Hearst resistant to honoring the sacrifices of Chronicle workers
San Francisco Chronicle unit
Bargaining Bulletin #20
Guild bargainers on Monday pressed our demand for the Hearst Corp. to improve its offer on pay and health coverage, focusing primarily on protecting take home pay in 2015 and 2016 – the last two years of a proposed four-year contract.
The Guild has been demanding at least 2 percent pay increases in 2014, 2015 and 2016. We also are seeking new money to keep health care premiums down, a way to preserve our affordable Kaiser HMO plan for those who choose it, and a way for Guild members to opt for a non-Kaiser option under the Hearst benefits system.
Hearst refuses to go beyond its initial offer of 1.5 percent each year of the four-year term. The Company also wants to bring all our Chronicle employees into the Hearst corporate health care system – forcing our existing Guild health and welfare plan out of business. Costs for Kaiser members and for family coverage would be dramatically higher.
Both the Guild and management are proposing a 1.5 percent retroactive increase for the first year.
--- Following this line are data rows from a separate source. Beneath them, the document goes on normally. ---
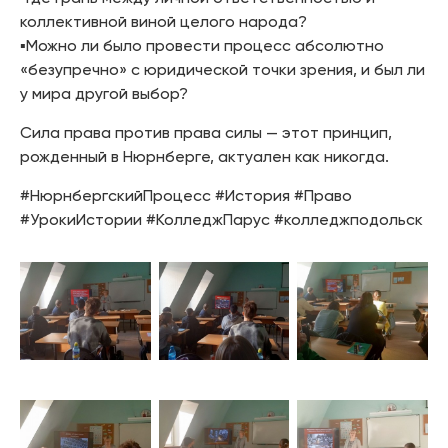
коллективной виной целого народа?
▪️Можно ли было провести процесс абсолютно
«безупречно» с юридической точки зрения, и был ли
у мира другой выбор?
Сила права против права силы — этот принцип,
рожденный в Нюрнберге, актуален как никогда.
#НюрнбергскийПроцесс #История #Право
#УрокиИстории #КолледжПарус #колледжподольск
Talks Monday focused on closing the gap for future years, either by increasing the pay raise or limiting the amount by which employee health costs could rise.
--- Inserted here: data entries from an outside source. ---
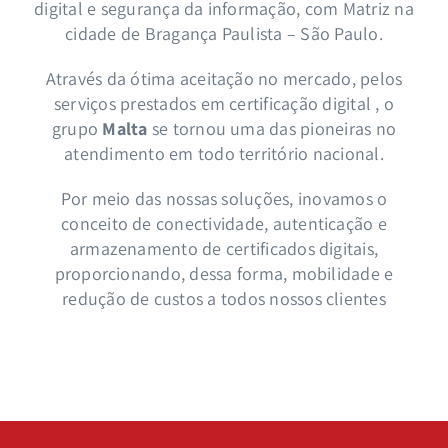
digital e segurança da informação, com Matriz na
cidade de Bragança Paulista – São Paulo.
Através da ótima aceitação no mercado, pelos
serviços prestados em certificação digital , o
grupo
Malta
se tornou uma das pioneiras no
atendimento em todo território nacional.
Por meio das nossas soluções, inovamos o
conceito de conectividade, autenticação e
armazenamento de certificados digitais,
proporcionando, dessa forma, mobilidade e
redução de custos a todos nossos clientes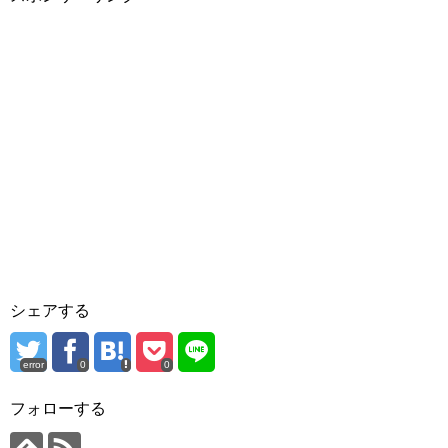
シェアする
error
0
0
フォローする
As has been the pattern lately, Hearst negotiators offered no change in the Company’s position and indicated no interest in the Guild’s proposed compromise regarding 2015 and 2016.
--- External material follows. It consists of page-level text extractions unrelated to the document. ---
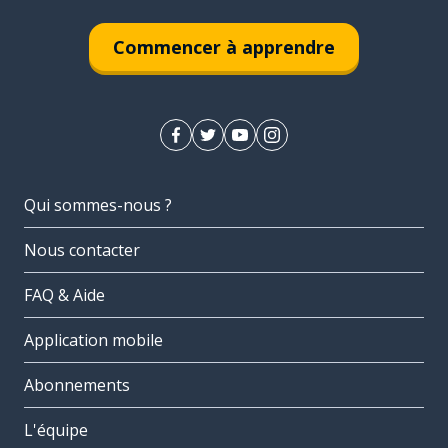
Commencer à apprendre
Qui sommes-nous ?
Nous contacter
FAQ & Aide
Application mobile
Abonnements
L'équipe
Also on Monday, bargainers discussed legal details concerning another possible way to provide health benefits to the Chronicle employees through a merger with a trust fund sponsored by the ILWU. We are seeking information from administrators of the ILWU plan.
We have been frustrated by management’s seeming inability to grasp the source of the frustration among our members over the pay and health care situation.
Chronicle Guild members sacrificed for many years to help keep the company afloat and protect quality journalism for the Bay Area. We agreed to give up a 2 percent raise in 2010, in exchange for the company’s agreement to divert the one-year cost of the raise into a one-time contribution into health benefits.
Members expected Hearst would come to a fair agreement to maintain health benefits after 2010, assuming the Chronicle turned around. But even though profit-sharing is now being discussed for management employees, Hearst refuses to contribute even a dollar more for affordable health care benefits. The Company has made it clear that a primary goal is to avoid any restrictions on future cost increases.
More talks are scheduled for Tuesday, May 7.
Present: Mike Cabanatuan, Autumn Grace, Carl Hall and Kat Anderson for the Guild.
Suzy Cain, Cathy Rommelfanger, Aryn Sobo (via video), Carolene Eaddy (via video), Peter Rahbar (via video) for Management.